The code paths are exercised, insofar as they are called when I
configure my bridge.
See? That's exactly where the problem is: "they are called". Let me
explain why they shouldn't.

When a port joins a bridge, dsa_slave_changeupper() will call
dsa_port_bridge_join(). This will dive a bit into DSA internals but will
finally return -EOPNOTSUPP because ds->ops->port_bridge_join is NULL.
This triggers the error path of dsa_broadcast(DSA_NOTIFIER_BRIDGE_JOIN)
which sets back dp->bridge_dev to NULL. The port should behave as
standalone.

Now I just went through the whole code path and this does not happen for
plain bridging: in lack of a ds->ops->port_bridge_join method, DSA is
still happy to return zero, although I don't understand why - I recall
writing a patch specifically for that. Anyway. I just rewrote it and
posted it to the list.

I can understand why a lot of things didn't make sense for you. I thought
we were on the same page about what is happening, but we weren't.
Perhaps I could rephrase my question as follows: If
the switch driver behaves properly (i.e. does not strip or tag frames)
despite the switch being VLAN-aware, is it a problem?

(We can of course argue whether the switch is behaving correctly with my
driver, but the question assumes that it is.)

The VLAN code will be of use when implementing bridge offload, so I'm
seeking some advice from you with regards to the process. I can remove
all the VLAN stuff and resubmit the driver such that the switch behaves
in a completely VLAN-unaware fashion, but that will require some
backtracking and the work will have to be done again if any offloading
is to be implemented. So if we can agree that it doesn't cause any harm,
I would think that it's OK to keep it in.
With DSA now doing the right thing with the patch I just sent, I hope it is
now clearer why having VLAN ops does not make sense if you don't offload
the bridge. They were not supposed to be called.
quoted
My best guess is: you have a problem with transmitting VLAN-tagged
packets on a port, even if that port doesn't offload the bridge
forwarding process. You keep transmitting the packet to the switch as
VLAN-tagged and the switch keeps stripping the tag. You need the VLAN
ops to configure the VLAN 2 as egress-tagged on the port, so the switch
will leave it alone.
It all has to do with the KEEP bit from the xmit DSA header. The switch
has VLAN ingress filtering disabled but is not VLAN-unaware. A standalone
port (one which does not offload a Linux bridge) is expected to be
completely VLAN-unaware and not inject or strip any VLAN header from any
packet, at least not in any user-visible manner. It should behave just
like any other network interface.
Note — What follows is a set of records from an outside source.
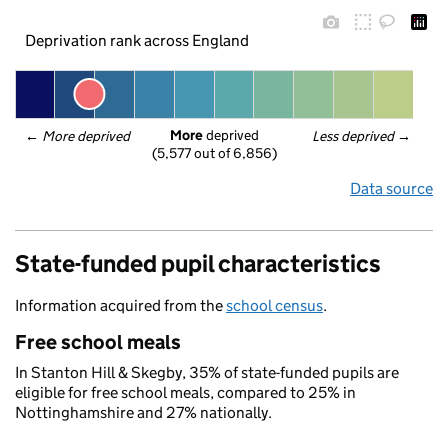
Deprivation rank across England
More
 deprived
← 
More deprived
Less deprived
 →
(5,577 out of 6,856)
Data source
State-funded pupil characteristics
Information acquired from the
school census
.
Free school meals
In Stanton Hill & Skegby, 35% of state-funded pupils are
eligible for free school meals, compared to 25% in
Nottinghamshire and 27% nationally.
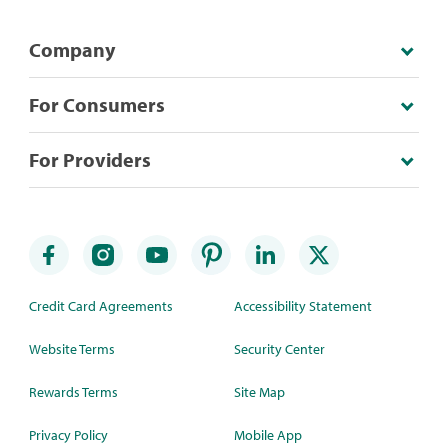
Company
For Consumers
For Providers
Credit Card Agreements
Accessibility Statement
Website Terms
Security Center
Rewards Terms
Site Map
Privacy Policy
Mobile App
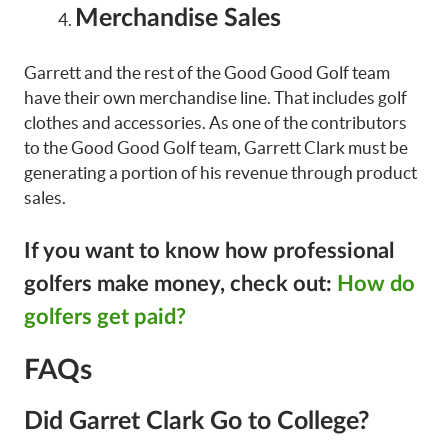
Merchandise Sales
Garrett and the rest of the Good Good Golf team
have their own merchandise line. That includes golf
clothes and accessories. As one of the contributors
to the Good Good Golf team, Garrett Clark must be
generating a portion of his revenue through product
sales.
If you want to know how professional
golfers make money, check out:
How do
golfers get paid?
FAQs
Did Garret Clark Go to College?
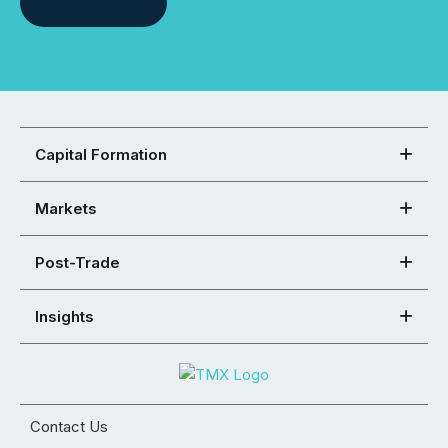
Capital Formation
Markets
Post-Trade
Insights
Contact Us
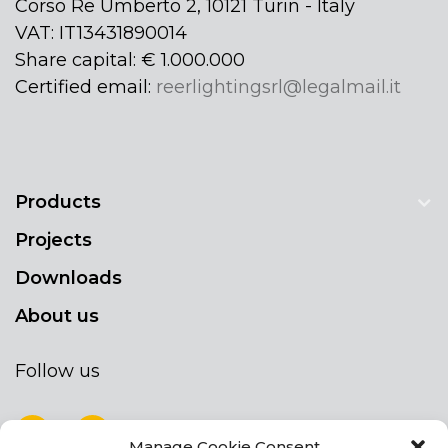
Corso Re Umberto 2, 10121 Turin - Italy
VAT: IT13431890014
Share capital: € 1.000.000
Certified email:
reerlightingsrl@legalmail.it
Products
Projects
Downloads
About us
Follow us
Manage Cookie Consent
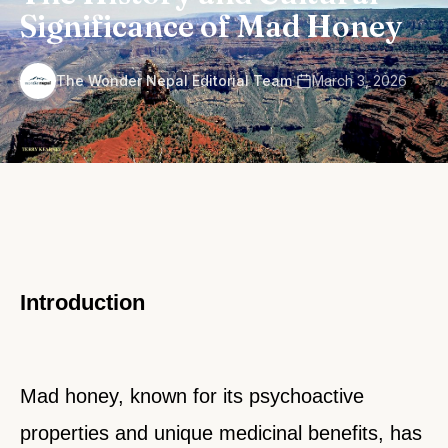
Significance of Mad Honey
·
The Wonder Nepal Editorial Team
March 3, 2026
Introduction
Mad honey, known for its psychoactive
properties and unique medicinal benefits, has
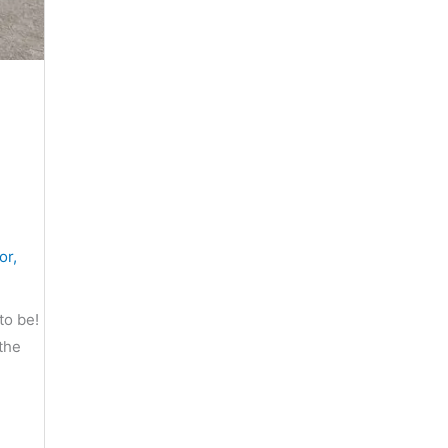
or
,
to be!
the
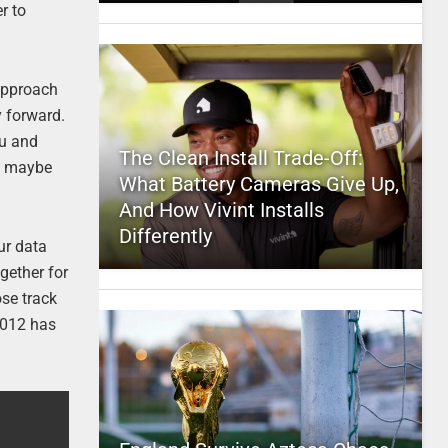
r to
 approach
y forward.
ou and
The Clean Install Trade-Off:
nd maybe
What Battery Cameras Give Up,
And How Vivint Installs
Differently
ur data
ogether for
ose track
 2012 has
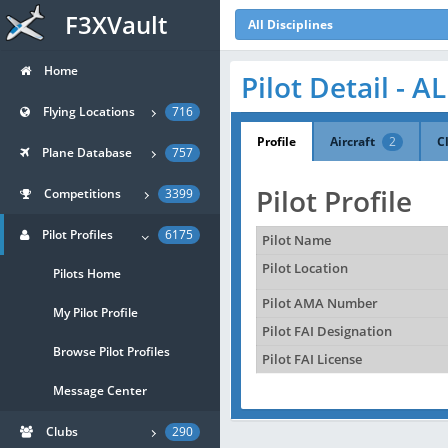
F3XVault
All Disciplines
Home
Pilot Detail - 
Flying Locations
716
Profile
Aircraft
2
C
Plane Database
757
Pilot Profile
Competitions
3399
Pilot Profiles
6175
Pilot Name
Pilot Location
Pilots Home
Pilot AMA Number
My Pilot Profile
Pilot FAI Designation
Browse Pilot Profiles
Pilot FAI License
Message Center
Clubs
290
Packet in, packet out, and the skb
that the network stack sees, after stripping the DSA tag, should look
like the packet that was on the wire (and similarly in the reverse direction).
I am actually enabling VLAN ingress filtering. And I don't have a
problem transmitting VLAN 2-tagged packets on swp3 in my example.
Whether or not the driver is following the best practices - I'm not
sure. Following on from above: is the best practice to make the switch
completely VLAN-unaware if I am submitting a driver which does not
support any bridge offloading?
VLAN unaware, no ingress filtering, no address learning, all ports
forward to the CPU port and only to the CPU port.